In the follow-up work, challenges and controversies in this research field still exist. How to target N2-TANs more precisely without disrupting the normal immune function of tumor patients is a critical issue. We believe that, with the progress of technology, and especially single-cell-profiling technology, the ability to classify heterogeneous neutrophil populations will be greatly enhanced, specific protein markers in N2-TANs will be pinpointed and N1-TANs will be retained to avoid neutropenia as the main side effect of neutrophil-targeted therapy.
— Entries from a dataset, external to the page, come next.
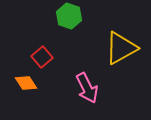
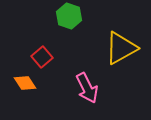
orange diamond: moved 1 px left
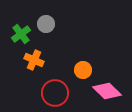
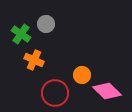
green cross: rotated 18 degrees counterclockwise
orange circle: moved 1 px left, 5 px down
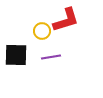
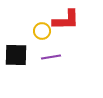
red L-shape: rotated 16 degrees clockwise
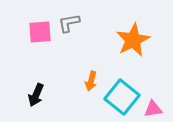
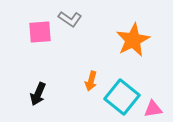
gray L-shape: moved 1 px right, 4 px up; rotated 135 degrees counterclockwise
black arrow: moved 2 px right, 1 px up
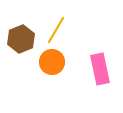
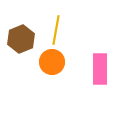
yellow line: rotated 20 degrees counterclockwise
pink rectangle: rotated 12 degrees clockwise
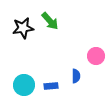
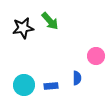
blue semicircle: moved 1 px right, 2 px down
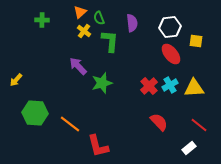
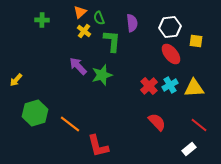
green L-shape: moved 2 px right
green star: moved 8 px up
green hexagon: rotated 20 degrees counterclockwise
red semicircle: moved 2 px left
white rectangle: moved 1 px down
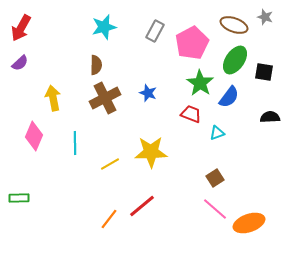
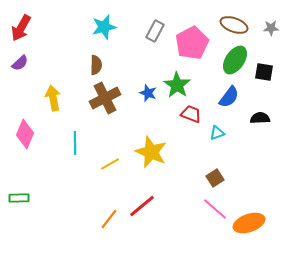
gray star: moved 6 px right, 11 px down; rotated 21 degrees counterclockwise
green star: moved 23 px left, 2 px down
black semicircle: moved 10 px left, 1 px down
pink diamond: moved 9 px left, 2 px up
yellow star: rotated 24 degrees clockwise
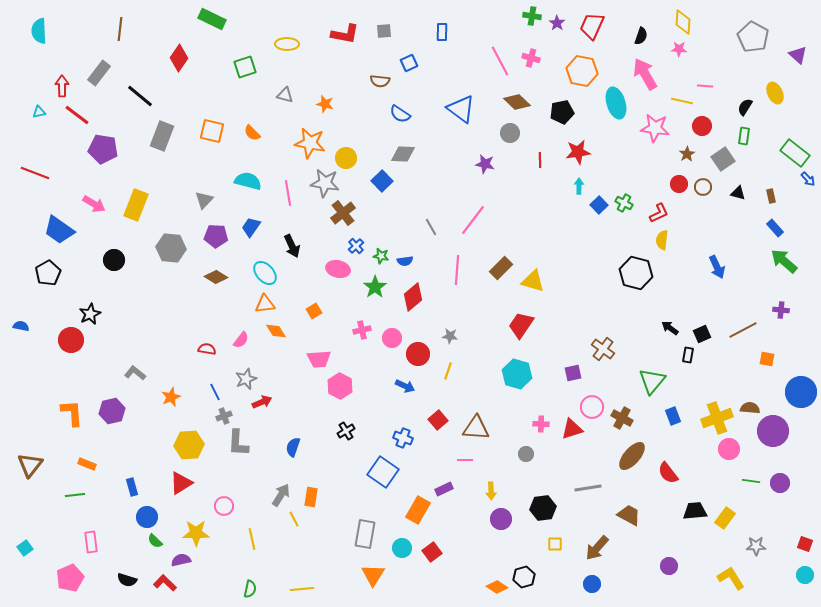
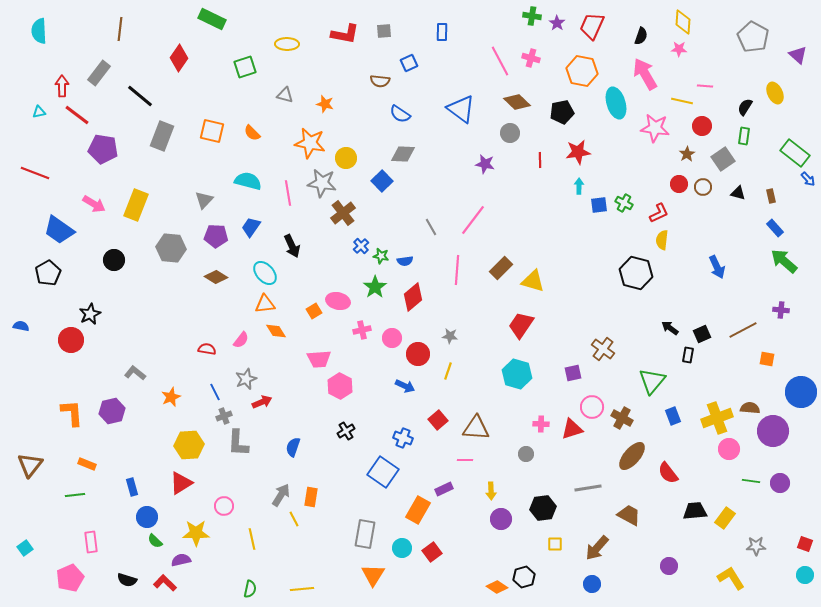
gray star at (325, 183): moved 3 px left
blue square at (599, 205): rotated 36 degrees clockwise
blue cross at (356, 246): moved 5 px right
pink ellipse at (338, 269): moved 32 px down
7. Conclusions and Outlook

ICI therapy for CRC has achieved remarkable results in MSI-H/dMMR CRC patients, but it has had little effect in the MSS type. Because MSS accounts for the majority of cases, it is urgent that we explore new methods to improve the efficacy of ICIs to improve the survival rates of patients. Continuous studies have clarified that the diversity and plasticity of TANs in the TME can escape therapeutic intervention [13,143]. Blocking the recruitment and polarization of neutrophils, or selectively interfering with the tumor-promoting function of neutrophils, may achieve antitumor therapy. Animal experiments and related clinical trials have also tried to combine targeted neutrophils and ICIs as a new treatment for CRC, and they have achieved promising initial results. Despite some side effects, the targeted therapy of TANs will still be a valuable strategy in the immunotherapy of CRC. In conclusion, the development of a tumor therapy that targets TANs may be a new era of immunotherapy for CRC.